Storie dal Nuovo Mondo e una domanda importante
Ancor prima che i Medici e altri potenti italiani assaggiassero per la prima volta un sorso di cioccolata calda, vari resoconti di viaggio sulla bevanda, la sua preparazione e le preziose fave di cacao raggiunsero il paese. Già nel 1523, l'inviato papale Pietro Martire di Anghiera raccontava al suo maestro Clemente VII dei semi di cacao, di come venivano lavorati e di come la bevanda finita potesse "confondere un po' la testa". Nel 1569 un altro papa, Pio V, dovette affrontare la questione se il cioccolato come alimento rompe il digiuno o come bevanda non viola le severe regole del digiuno. È improbabile che il capo della Chiesa abbia preso una decisione di tale portata senza un gusto personale, ma ovviamente la bevanda non ha mai lasciato le mura della sua residenza ufficiale.

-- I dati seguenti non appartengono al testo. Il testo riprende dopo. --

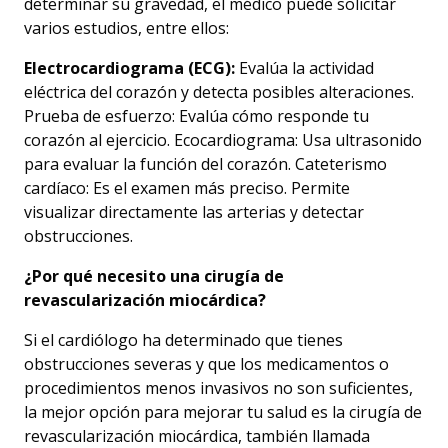
determinar su gravedad, el médico puede solicitar
varios estudios, entre ellos:
Electrocardiograma (ECG):
Evalúa la actividad
eléctrica del corazón y detecta posibles alteraciones.
Prueba de esfuerzo: Evalúa cómo responde tu
corazón al ejercicio. Ecocardiograma: Usa ultrasonido
para evaluar la función del corazón. Cateterismo
cardíaco: Es el examen más preciso. Permite
visualizar directamente las arterias y detectar
obstrucciones.
¿Por qué necesito una cirugía de
revascularización miocárdica?
Si el cardiólogo ha determinado que tienes
obstrucciones severas y que los medicamentos o
procedimientos menos invasivos no son suficientes,
la mejor opción para mejorar tu salud es la cirugía de
revascularización miocárdica, también llamada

Già nel 1620 l'imprenditore d'Antonio Garletti riuscì a deliziare il suo duca Ferdinando de' Medici con reportage di viaggio sui frutti del cacao e sul cioccolato, senza che la prelibatezza sembrasse essere nota nel paese.

La ricetta segreta
D'altra parte, la discussione sugli effetti del cioccolato è da tempo fiorente. Alcuni lo vedevano come un afrodisiaco, altri volevano somministrarlo come medicina. Non c'è quindi da stupirsi che Francesco Redi, medico, abbia finalmente dato agli italiani la prima ricetta di cioccolato del Paese. Con il suo cioccolato al gelsomino, il medico personale di Cosimo III de' Medici prese d'assalto la corte toscana del suo maestro. Fino alla sua morte, Redi ha conservato per sé la ricetta delle fave di cacao, dei fiori di gelsomino, dello zucchero, della vaniglia, della cannella e di un po' di ambra grigia, che non faceva che aumentare il desiderio del dolce cioccolato. Ora, nuove ricette sono state create anche in altre parti del paese. Una lunga tradizione di cioccolatieri italiani è iniziata in questo modo, anche se il loro primo lavoro era riservato all'alta borghesia, come già accadeva in Spagna. Si sono goduti appieno la nuova delicatezza e ben presto hanno incorporato il cioccolato nei loro intrighi e nelle loro lotte di potere. Il sapore dolce mascherava leggermente il veleno amaro e così il dolce si trasformò in un'arma, che si dice sia caduto vittima di Papa Clemente XIV e di altri.